Meet Jibo, the robot that wants to be part of your family.
Some two decades in the making, Jibo comes from Cynthia Breazeal of the M.I.T. Media Laboratory and is intended to help out a family by acting as a messenger, performing various tasks and even being a pal, the New York Times reported.
Standing about a foot tall, Jibo weighs 6 pounds, has wireless connection and communicates through an LCD screen that can smoothly swivel all the way around. The robot is currently an Indiegogo project and has brought in more than $75,500 of a $100,000 goal with 31 days left.
Still in the prototype phase, Jibo will purportedly be able to provide alerts, take photos at events, record video and act as a go-between for remotely communicating with friends and family.
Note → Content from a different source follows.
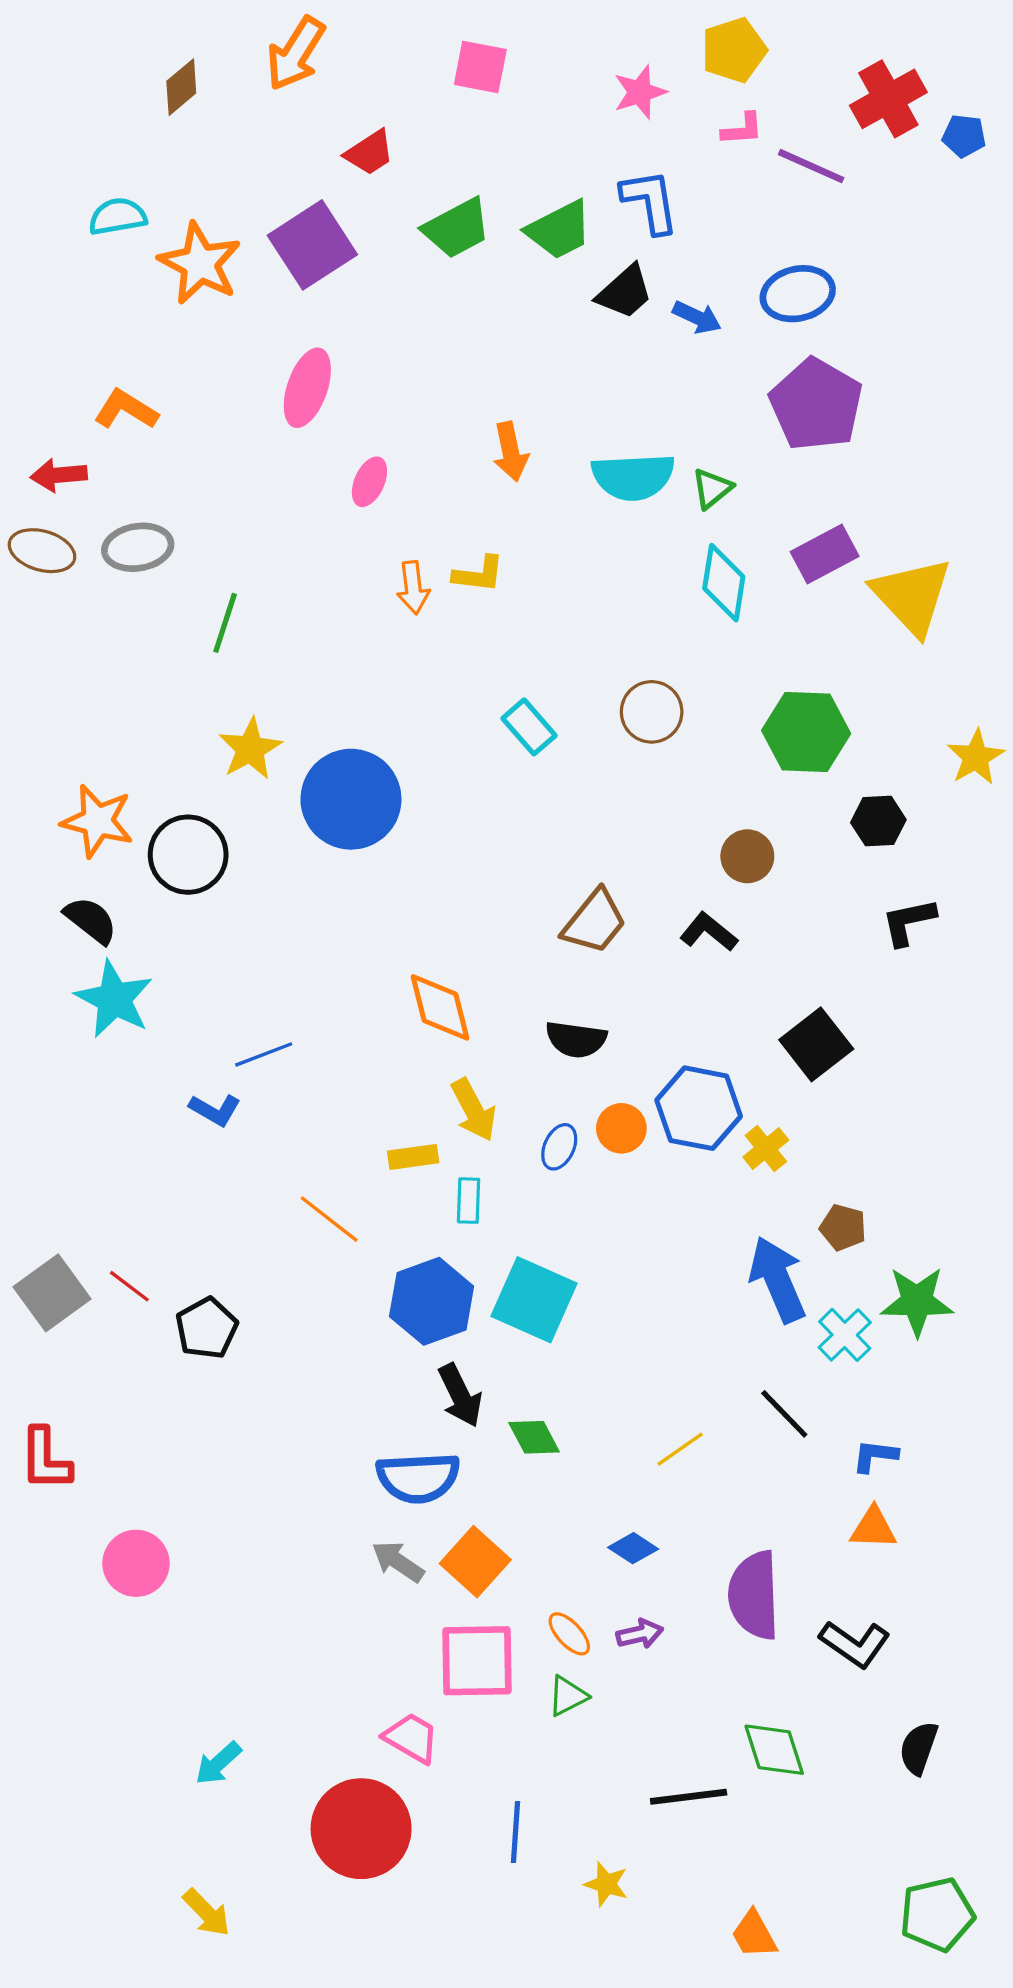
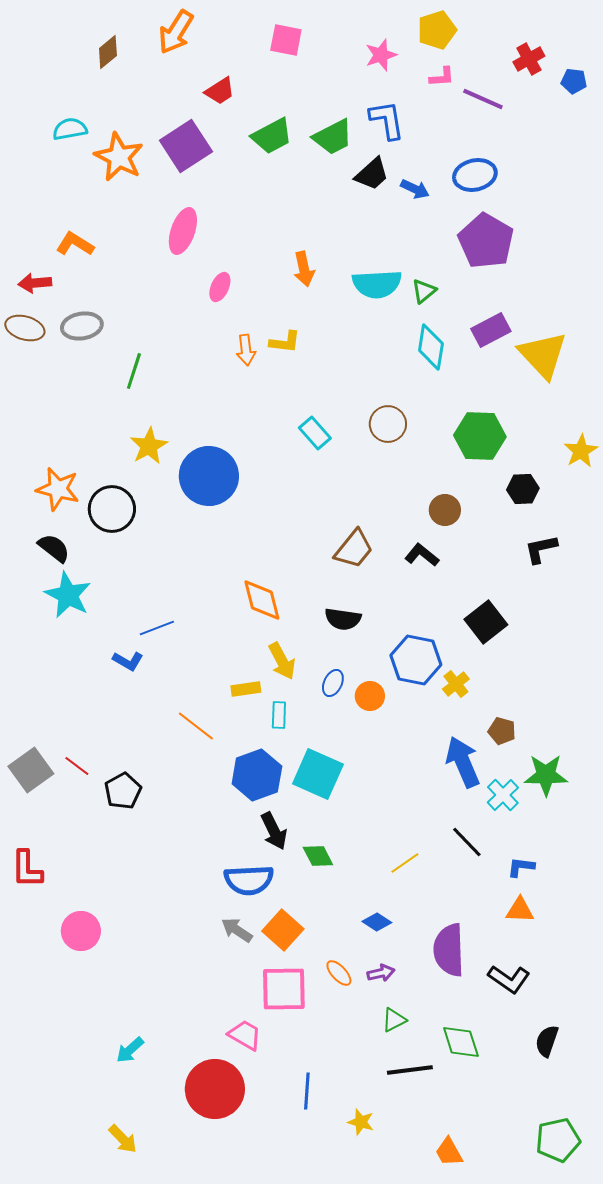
red cross: (888, 99) -> (529, 59), size x0.7
orange circle: (621, 1128) -> (370, 696), moved
green triangle: (568, 1696) -> (394, 1020), moved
Besides all that, Jibo has a "personality" shown by its round "face," a 5.7-inch screen that brings the robot to life, Mashable reported.
"It's really important for technology to be humanized," said Breazeal, as quoted by the Times. "The next stage in computing, the next wave, is emotion."
The robot is composed of off-the-shelf parts and will cost $499 for Indiegogo donors and $599 for the developer version with a software development kit.
Jibo is designed in a way that circumvents the "uncanny valley" space people find horrifying, but it still exhibits curiously human qualities.
Mashable described how during the interview, Breazeal mentioned the robot's name, after which it "woke up" from a sleep mode and began making quiet sounds.
"Autonomous robots sends these signals of what psychology calls animacy," Breazeal described. "In the world of entities, our minds have different ways, different psychology when you think of things that are governed by having states of mind and things that are governed by the laws of physics."
While the current Jibo model is a prototype, Breazeal plans to add a greater range of functionality as shown in the robot's promotional video.